Q: As an elite athlete you competed on four U.S. Olympic Teams. What was that like for you?
A: I tried out twice in high school and also in college in '84 and I didn't make that team, so when I finally made the team in '88 I was excited because it was at a point where it was still East Germany and the Eastern bloc countries and they were running fast and I had to decide if I would stay in the sport or go to work. I decided to hang around a couple more years and I'm glad that I did that. Making four Olympic teams was exciting, and when you're doing it, however, you don't realize that you're doing it. You only realize it when you start getting awards or when you retire because you're so busy trying to run fast, throw further or jump higher that you don't sit back and look at your accomplishments until you're completely done. I didn't really relish that at the time because I had more to do.
Q: You won two medals in World Indoor Championships competition. How rewarding was that?
A: I enjoy running indoors. I ran 1:59 both times at the World Indoor Championships. The first one was in Indianapolis in 1987 and I made the finals. I enjoyed the boards and it didn't have as many people as well. Outdoors you have a lot more women in those races. For me I got two bronze medals and a world record in the distance medley I think it was, or the sprint medley indoors, and that mark still stands.
Q: You're also well known for your success at the Millrose Games, where you were victorious on seven occasions. What did running at Madison Square Garden mean to you?
A: For years we would go to the Garden to see all-time greats compete and I thought that one day I'll be able to run there, and lo and behold I got my chance to run when I was 15 and I ran every year until I retired when I was 38. I missed one year running at the Garden in '84, but I ran in either 20 or 21 Millrose Games. That was special to be in the stands as a kid and then be able to go back and run in front of your home crowd was something special.
Q: The Clark family (Coach J.J. Clark, 5-time Olympian Jearl Miles-Clark, 5-time USA Outdoor champion Hazel Clark) has meant a great deal to USA Track & Field through the years.

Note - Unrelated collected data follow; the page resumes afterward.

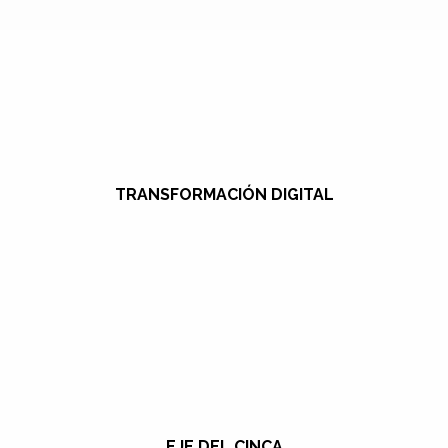
TRANSFORMACIÓN DIGITAL
EJE DEL CINCA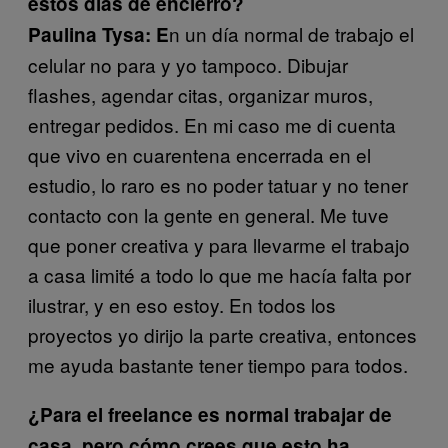
estos días de encierro?
n un día normal de trabajo el
Paulina Tysa: E
celular no para y yo tampoco. Dibujar
flashes, agendar citas, organizar muros,
entregar pedidos. En mi caso me di cuenta
que vivo en cuarentena encerrada en el
estudio, lo raro es no poder tatuar y no tener
contacto con la gente en general. Me tuve
que poner creativa y para llevarme el trabajo
a casa limité a todo lo que me hacía falta por
ilustrar, y en eso estoy. En todos los
proyectos yo dirijo la parte creativa, entonces
me ayuda bastante tener tiempo para todos.
¿Para el freelance es normal trabajar de
casa, pero cómo crees que esto ha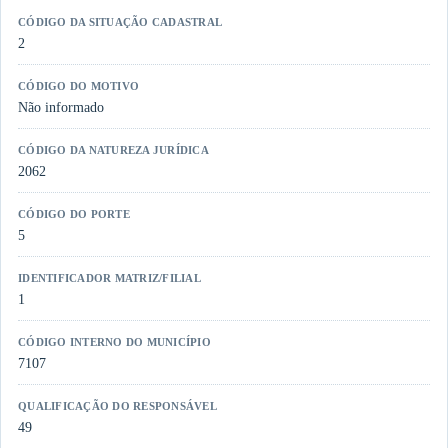
CÓDIGO DA SITUAÇÃO CADASTRAL
2
CÓDIGO DO MOTIVO
Não informado
CÓDIGO DA NATUREZA JURÍDICA
2062
CÓDIGO DO PORTE
5
IDENTIFICADOR MATRIZ/FILIAL
1
CÓDIGO INTERNO DO MUNICÍPIO
7107
QUALIFICAÇÃO DO RESPONSÁVEL
49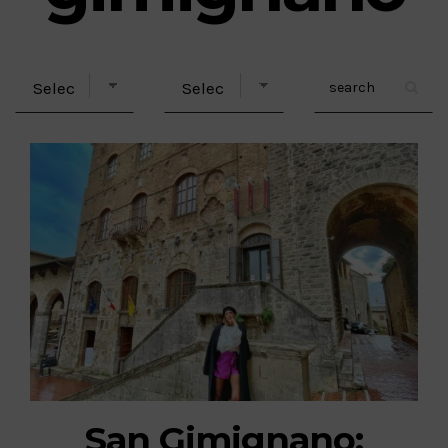
San Gimignano: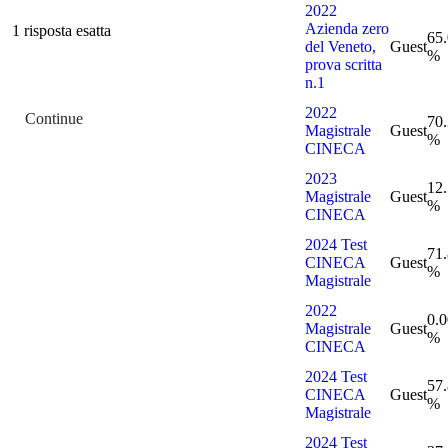
2022
Azienda zero
1 risposta esatta
65
del Veneto,
Guest
%
prova scritta
n.1
2022
Continue
70
Magistrale
Guest
%
CINECA
2023
12
Magistrale
Guest
%
CINECA
2024 Test
71
CINECA
Guest
%
Magistrale
2022
0.0
Magistrale
Guest
%
CINECA
2024 Test
57
CINECA
Guest
%
Magistrale
2024 Test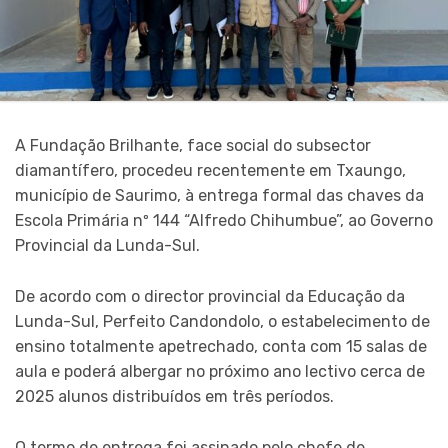
A Fundação Brilhante, face social do subsector
diamantífero, procedeu recentemente em Txaungo,
município de Saurimo, à entrega formal das chaves da
Escola Primária nº 144 “Alfredo Chihumbue”, ao Governo
Provincial da Lunda-Sul.
De acordo com o director provincial da Educação da
Lunda-Sul, Perfeito Candondolo, o estabelecimento de
ensino totalmente apetrechado, conta com 15 salas de
aula e poderá albergar no próximo ano lectivo cerca de
2025 alunos distribuídos em três períodos.
O termo de entrega foi assinado pelo chefe de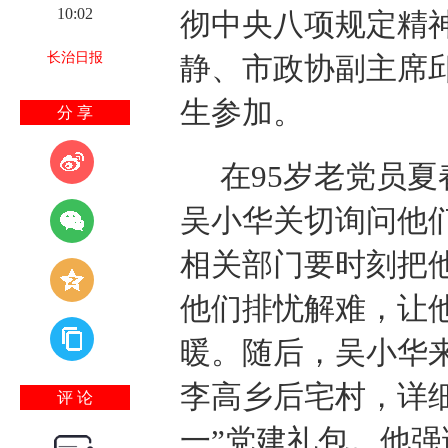
10:02
彻中央八项规定精
长治日报
静、市政协副主席
生参加。
分 享
在95岁老党员
吴小华关切询问他
相关部门要时刻把
他们排忧解难，让
暖。随后，吴小华
李高乡后宅村，详
评 论
一”党建礼包。他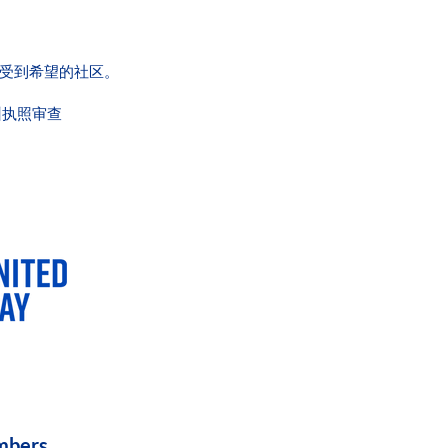
受到希望的社区。
州执照审查
。
AY OR NIGHT
mbers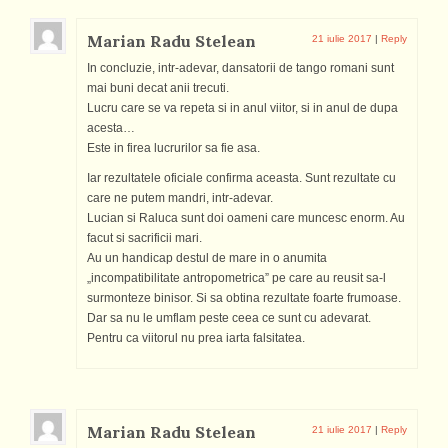
Marian Radu Stelean
21 iulie 2017
|
Reply
In concluzie, intr-adevar, dansatorii de tango romani sunt
mai buni decat anii trecuti.
Lucru care se va repeta si in anul viitor, si in anul de dupa
acesta…
Este in firea lucrurilor sa fie asa.
Iar rezultatele oficiale confirma aceasta. Sunt rezultate cu
care ne putem mandri, intr-adevar.
Lucian si Raluca sunt doi oameni care muncesc enorm. Au
facut si sacrificii mari.
Au un handicap destul de mare in o anumita
„incompatibilitate antropometrica” pe care au reusit sa-l
surmonteze binisor. Si sa obtina rezultate foarte frumoase.
Dar sa nu le umflam peste ceea ce sunt cu adevarat.
Pentru ca viitorul nu prea iarta falsitatea.
Marian Radu Stelean
21 iulie 2017
|
Reply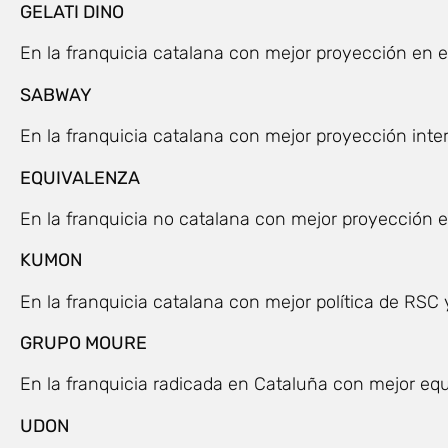
GELATI DINO
En la franquicia catalana con mejor proyección en 
SABWAY
En la franquicia catalana con mejor proyección inte
EQUIVALENZA
En la franquicia no catalana con mejor proyección 
KUMON
En la franquicia catalana con mejor política de RSC y
GRUPO MOURE
En la franquicia radicada en Cataluña con mejor equ
UDON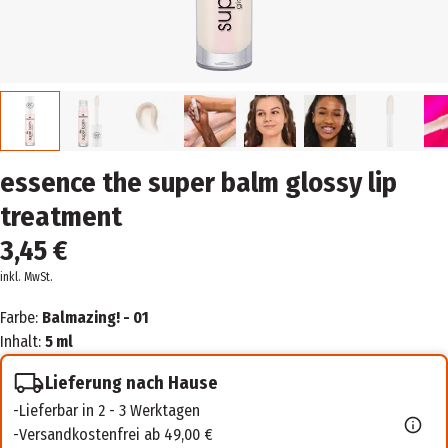
essence the super balm glossy lip
treatment
3,45 €
inkl. MwSt.
Farbe:
Balmazing! - 01
Inhalt:
5 ml
Lieferung nach Hause
Lieferbar in 2 - 3 Werktagen
Versandkostenfrei ab 49,00 €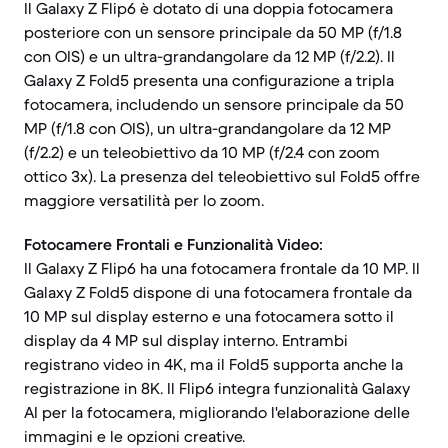
Il Galaxy Z Flip6 è dotato di una doppia fotocamera
posteriore con un sensore principale da 50 MP (f/1.8
con OIS) e un ultra-grandangolare da 12 MP (f/2.2). Il
Galaxy Z Fold5 presenta una configurazione a tripla
fotocamera, includendo un sensore principale da 50
MP (f/1.8 con OIS), un ultra-grandangolare da 12 MP
(f/2.2) e un teleobiettivo da 10 MP (f/2.4 con zoom
ottico 3x). La presenza del teleobiettivo sul Fold5 offre
maggiore versatilità per lo zoom.
Fotocamere Frontali e Funzionalità Video:
Il Galaxy Z Flip6 ha una fotocamera frontale da 10 MP. Il
Galaxy Z Fold5 dispone di una fotocamera frontale da
10 MP sul display esterno e una fotocamera sotto il
display da 4 MP sul display interno. Entrambi
registrano video in 4K, ma il Fold5 supporta anche la
registrazione in 8K. Il Flip6 integra funzionalità Galaxy
AI per la fotocamera, migliorando l'elaborazione delle
immagini e le opzioni creative.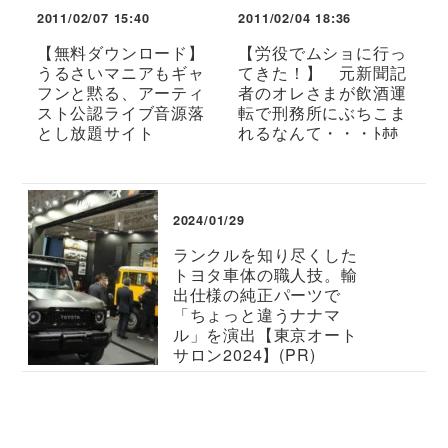
2011/02/07 15:40
2011/02/04 18:36
【無料ダウンロード】
【労役でムショに行っ
うるさいマニアもギャ
てきた！】 元新聞記
フンと黙る、アーティ
者のオレさまが飲酒運
スト公認ライブ音源落
転で刑務所にぶちこま
とし放題サイト
れるなんて・・・ﾄﾎﾎ
2024/01/29
ランクルを知り尽くした
トヨタ車体の職人技。輸
出仕様の純正パーツで
「ちょっと違うナナマ
ル」を演出【東京オート
サロン2024】(PR)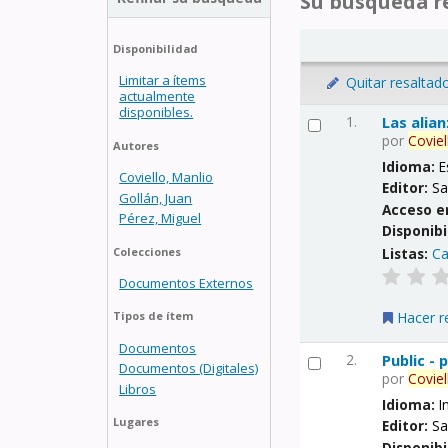
Su búsqueda re
Disponibilidad
Limitar a ítems
Quitar resaltad
actualmente
disponibles.
1.
Las alia
por
Coviel
Autores
Idioma:
E
Coviello, Manlio
Editor:
Sa
Gollán, Juan
Acceso e
Pérez, Miguel
Disponibi
Listas:
Ca
Colecciones
Documentos Externos
Hacer r
Tipos de ítem
Documentos
2.
Public -
Documentos (Digitales)
por
Coviel
Libros
Idioma:
I
Lugares
Editor:
Sa
Disponibi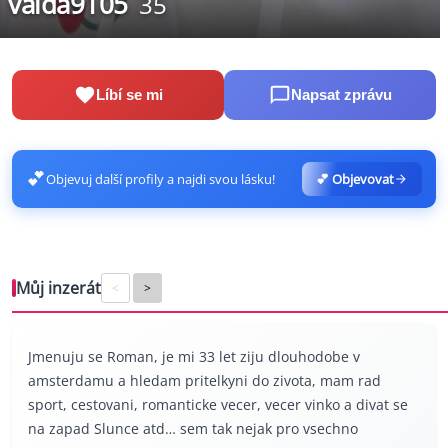
valda9105
35
Líbí se mi
Napsat zprávu
💕
Objevuj další profily a najdi svou lásku!
💕 Objevovat
Můj inzerát
<
>
Jmenuju se Roman, je mi 33 let ziju dlouhodobe v
amsterdamu a hledam pritelkyni do zivota, mam rad
sport, cestovani, romanticke vecer, vecer vinko a divat se
na zapad Slunce atd… sem tak nejak pro vsechno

What has it been like to be a part of a family that has meant so much to track and field in the U.S.?
A: I think that USA Track & Field, and track and field period, has done so much for us as individuals. Being awarded a scholarship to college and graduating from Tennessee, my brother graduated from Villanova University where he was a fine runner himself, having run under four minutes in the mile, and then my sister graduated from the University of Florida. Track has been something that has afforded us the opportunity to go to college for free, travel across the country and around the world to meet great people and I think, when you look at everything, we are solid people and that's the way our parents raised us. Our family is a close-knit family and we believe in the sport and giving back, and I'm really thankful for the opportunities we've had through track and field.
Q: Now that you've retired from competition, what are you doing these days?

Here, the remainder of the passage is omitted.